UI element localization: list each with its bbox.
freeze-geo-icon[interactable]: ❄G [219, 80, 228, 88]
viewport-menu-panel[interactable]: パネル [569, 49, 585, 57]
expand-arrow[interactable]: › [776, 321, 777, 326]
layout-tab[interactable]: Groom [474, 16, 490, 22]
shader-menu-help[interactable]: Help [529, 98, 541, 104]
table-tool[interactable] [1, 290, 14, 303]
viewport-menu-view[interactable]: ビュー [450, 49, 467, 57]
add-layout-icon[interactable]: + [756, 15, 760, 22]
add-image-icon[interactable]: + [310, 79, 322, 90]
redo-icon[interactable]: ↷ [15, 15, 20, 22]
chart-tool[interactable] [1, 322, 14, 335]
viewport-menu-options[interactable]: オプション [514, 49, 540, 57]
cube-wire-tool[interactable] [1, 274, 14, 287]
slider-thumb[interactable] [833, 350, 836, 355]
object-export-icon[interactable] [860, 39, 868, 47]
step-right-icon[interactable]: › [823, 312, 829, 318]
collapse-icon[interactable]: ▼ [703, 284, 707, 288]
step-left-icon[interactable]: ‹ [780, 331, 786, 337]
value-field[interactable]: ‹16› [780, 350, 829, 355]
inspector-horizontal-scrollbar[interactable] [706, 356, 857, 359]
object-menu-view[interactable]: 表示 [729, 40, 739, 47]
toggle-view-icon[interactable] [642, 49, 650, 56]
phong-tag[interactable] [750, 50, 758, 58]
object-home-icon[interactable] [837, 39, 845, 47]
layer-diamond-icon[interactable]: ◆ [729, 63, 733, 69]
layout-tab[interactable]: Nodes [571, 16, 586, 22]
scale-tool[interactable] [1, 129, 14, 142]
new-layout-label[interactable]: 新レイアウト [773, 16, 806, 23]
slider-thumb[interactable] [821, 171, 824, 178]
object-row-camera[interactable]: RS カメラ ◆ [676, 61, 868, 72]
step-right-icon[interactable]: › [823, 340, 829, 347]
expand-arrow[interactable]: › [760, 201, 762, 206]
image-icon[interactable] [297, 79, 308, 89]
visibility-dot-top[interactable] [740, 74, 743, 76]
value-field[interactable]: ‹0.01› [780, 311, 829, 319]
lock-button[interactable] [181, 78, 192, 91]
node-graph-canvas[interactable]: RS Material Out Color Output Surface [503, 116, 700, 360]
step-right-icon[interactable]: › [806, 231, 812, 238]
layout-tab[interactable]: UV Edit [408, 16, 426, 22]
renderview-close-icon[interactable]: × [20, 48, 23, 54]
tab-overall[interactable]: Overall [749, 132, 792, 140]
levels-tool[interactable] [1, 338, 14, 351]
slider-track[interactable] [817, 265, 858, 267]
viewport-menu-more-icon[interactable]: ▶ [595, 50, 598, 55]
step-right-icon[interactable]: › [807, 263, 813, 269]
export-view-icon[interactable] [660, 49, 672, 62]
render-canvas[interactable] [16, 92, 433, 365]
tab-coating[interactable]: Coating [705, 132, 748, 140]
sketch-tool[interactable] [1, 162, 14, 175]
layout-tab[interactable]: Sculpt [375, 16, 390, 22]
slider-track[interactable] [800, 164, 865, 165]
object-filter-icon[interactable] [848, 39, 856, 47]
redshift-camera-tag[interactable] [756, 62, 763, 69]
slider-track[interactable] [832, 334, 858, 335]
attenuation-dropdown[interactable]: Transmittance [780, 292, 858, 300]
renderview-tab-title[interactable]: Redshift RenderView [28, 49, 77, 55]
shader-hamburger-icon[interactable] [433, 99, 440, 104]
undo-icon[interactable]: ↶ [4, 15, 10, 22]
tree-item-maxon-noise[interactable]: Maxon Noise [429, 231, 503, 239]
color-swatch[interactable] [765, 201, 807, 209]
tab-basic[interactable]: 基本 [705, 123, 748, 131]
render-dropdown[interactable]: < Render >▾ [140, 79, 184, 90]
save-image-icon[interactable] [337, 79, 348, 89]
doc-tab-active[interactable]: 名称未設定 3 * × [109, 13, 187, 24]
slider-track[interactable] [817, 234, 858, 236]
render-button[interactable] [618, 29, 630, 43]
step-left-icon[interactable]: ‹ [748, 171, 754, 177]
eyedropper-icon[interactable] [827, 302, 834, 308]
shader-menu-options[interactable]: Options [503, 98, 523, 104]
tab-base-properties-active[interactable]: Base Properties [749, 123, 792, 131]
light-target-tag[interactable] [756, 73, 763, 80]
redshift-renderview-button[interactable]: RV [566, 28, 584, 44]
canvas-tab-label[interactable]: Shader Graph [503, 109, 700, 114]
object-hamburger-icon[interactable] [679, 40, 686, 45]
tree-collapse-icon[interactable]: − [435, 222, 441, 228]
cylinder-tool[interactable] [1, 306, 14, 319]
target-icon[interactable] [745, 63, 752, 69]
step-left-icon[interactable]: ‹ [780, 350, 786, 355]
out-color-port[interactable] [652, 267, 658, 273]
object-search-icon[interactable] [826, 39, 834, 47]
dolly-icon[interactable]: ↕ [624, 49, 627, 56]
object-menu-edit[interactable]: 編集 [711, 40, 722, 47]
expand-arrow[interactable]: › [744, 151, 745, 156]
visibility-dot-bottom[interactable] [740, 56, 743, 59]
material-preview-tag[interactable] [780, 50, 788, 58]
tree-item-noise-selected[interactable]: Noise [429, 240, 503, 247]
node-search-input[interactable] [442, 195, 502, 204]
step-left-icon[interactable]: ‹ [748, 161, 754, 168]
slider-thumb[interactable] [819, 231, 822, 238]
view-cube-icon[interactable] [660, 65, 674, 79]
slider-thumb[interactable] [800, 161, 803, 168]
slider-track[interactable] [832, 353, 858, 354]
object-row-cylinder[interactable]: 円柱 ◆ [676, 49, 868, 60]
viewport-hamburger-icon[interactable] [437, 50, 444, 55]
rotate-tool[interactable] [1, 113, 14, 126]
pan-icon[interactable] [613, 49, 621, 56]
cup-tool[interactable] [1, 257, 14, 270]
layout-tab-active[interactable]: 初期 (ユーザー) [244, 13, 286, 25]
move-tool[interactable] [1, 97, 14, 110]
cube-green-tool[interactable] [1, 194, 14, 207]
==
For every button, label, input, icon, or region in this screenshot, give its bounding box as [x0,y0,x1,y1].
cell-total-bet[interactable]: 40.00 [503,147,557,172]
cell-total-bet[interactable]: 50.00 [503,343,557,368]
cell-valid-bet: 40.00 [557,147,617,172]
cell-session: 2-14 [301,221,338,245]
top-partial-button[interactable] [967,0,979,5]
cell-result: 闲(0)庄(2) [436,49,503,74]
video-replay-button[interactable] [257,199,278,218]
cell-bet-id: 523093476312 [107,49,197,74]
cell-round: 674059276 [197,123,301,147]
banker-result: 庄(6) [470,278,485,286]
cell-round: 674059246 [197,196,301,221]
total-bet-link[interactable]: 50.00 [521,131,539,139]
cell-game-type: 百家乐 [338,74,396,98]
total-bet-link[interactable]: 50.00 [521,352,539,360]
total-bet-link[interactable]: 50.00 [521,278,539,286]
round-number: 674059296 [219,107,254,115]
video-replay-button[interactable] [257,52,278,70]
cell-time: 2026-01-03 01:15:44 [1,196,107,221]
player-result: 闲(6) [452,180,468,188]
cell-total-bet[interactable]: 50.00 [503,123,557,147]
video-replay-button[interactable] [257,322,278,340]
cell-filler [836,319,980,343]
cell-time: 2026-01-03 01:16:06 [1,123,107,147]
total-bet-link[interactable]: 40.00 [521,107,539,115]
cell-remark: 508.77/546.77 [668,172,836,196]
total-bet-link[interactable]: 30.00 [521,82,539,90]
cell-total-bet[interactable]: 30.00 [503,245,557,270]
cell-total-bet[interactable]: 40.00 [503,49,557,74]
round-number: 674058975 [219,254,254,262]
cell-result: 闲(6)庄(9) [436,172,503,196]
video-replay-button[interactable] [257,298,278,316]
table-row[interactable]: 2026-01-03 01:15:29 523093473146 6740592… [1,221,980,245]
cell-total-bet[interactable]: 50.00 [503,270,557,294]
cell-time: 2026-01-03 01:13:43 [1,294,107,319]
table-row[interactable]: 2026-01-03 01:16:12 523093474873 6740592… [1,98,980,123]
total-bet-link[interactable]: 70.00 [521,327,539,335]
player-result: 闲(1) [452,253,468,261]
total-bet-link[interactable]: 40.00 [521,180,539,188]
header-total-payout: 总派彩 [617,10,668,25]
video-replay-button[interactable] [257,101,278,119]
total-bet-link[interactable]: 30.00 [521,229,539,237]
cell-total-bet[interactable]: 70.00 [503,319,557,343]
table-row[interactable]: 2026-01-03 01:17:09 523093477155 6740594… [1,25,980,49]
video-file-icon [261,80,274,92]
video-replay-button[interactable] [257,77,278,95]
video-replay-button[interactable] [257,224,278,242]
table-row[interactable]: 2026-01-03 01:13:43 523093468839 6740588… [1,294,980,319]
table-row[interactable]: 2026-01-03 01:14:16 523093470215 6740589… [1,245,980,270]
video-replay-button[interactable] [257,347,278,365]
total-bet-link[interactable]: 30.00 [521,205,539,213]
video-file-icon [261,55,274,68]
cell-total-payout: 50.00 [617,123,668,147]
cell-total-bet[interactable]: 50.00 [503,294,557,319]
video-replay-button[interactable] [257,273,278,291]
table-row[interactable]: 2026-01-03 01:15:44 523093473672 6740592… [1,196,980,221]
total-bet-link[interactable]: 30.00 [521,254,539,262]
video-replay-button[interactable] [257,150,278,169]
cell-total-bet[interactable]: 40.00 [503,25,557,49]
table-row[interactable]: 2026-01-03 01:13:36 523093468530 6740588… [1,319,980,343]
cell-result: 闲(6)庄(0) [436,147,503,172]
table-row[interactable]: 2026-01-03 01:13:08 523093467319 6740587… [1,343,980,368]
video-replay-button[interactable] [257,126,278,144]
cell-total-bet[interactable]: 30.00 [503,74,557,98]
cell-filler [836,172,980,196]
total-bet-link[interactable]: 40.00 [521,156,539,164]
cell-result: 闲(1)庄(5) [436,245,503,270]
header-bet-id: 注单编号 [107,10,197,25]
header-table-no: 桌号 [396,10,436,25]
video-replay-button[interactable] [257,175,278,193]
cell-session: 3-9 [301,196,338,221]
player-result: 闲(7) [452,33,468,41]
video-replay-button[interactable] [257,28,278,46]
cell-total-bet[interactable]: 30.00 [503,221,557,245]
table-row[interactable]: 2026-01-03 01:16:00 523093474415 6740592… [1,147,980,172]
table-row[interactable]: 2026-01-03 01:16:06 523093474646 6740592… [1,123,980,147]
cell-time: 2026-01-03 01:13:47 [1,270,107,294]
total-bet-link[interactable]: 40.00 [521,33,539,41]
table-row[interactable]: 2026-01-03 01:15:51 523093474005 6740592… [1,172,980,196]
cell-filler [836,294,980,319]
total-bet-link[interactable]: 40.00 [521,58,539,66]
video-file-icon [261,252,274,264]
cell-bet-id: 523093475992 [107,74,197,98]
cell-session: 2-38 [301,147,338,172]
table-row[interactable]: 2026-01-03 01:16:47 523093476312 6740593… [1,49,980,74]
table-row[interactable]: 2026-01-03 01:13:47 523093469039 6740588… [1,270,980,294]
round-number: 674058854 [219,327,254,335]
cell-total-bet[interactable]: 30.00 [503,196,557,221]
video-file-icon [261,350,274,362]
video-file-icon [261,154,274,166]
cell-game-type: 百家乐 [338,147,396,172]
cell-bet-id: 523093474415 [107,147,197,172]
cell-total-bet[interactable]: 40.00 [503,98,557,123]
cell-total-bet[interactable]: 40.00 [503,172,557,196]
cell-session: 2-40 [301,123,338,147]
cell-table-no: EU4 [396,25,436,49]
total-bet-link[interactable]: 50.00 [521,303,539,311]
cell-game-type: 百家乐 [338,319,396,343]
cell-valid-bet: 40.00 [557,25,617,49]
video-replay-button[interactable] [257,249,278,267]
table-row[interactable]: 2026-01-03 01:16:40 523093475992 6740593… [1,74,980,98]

What this task involves:
Wherever the string "valid" is found in the listing above, copy the line that contains it.

Task solution:
cell-valid-bet: 40.00 [557,147,617,172]
cell-valid-bet: 40.00 [557,25,617,49]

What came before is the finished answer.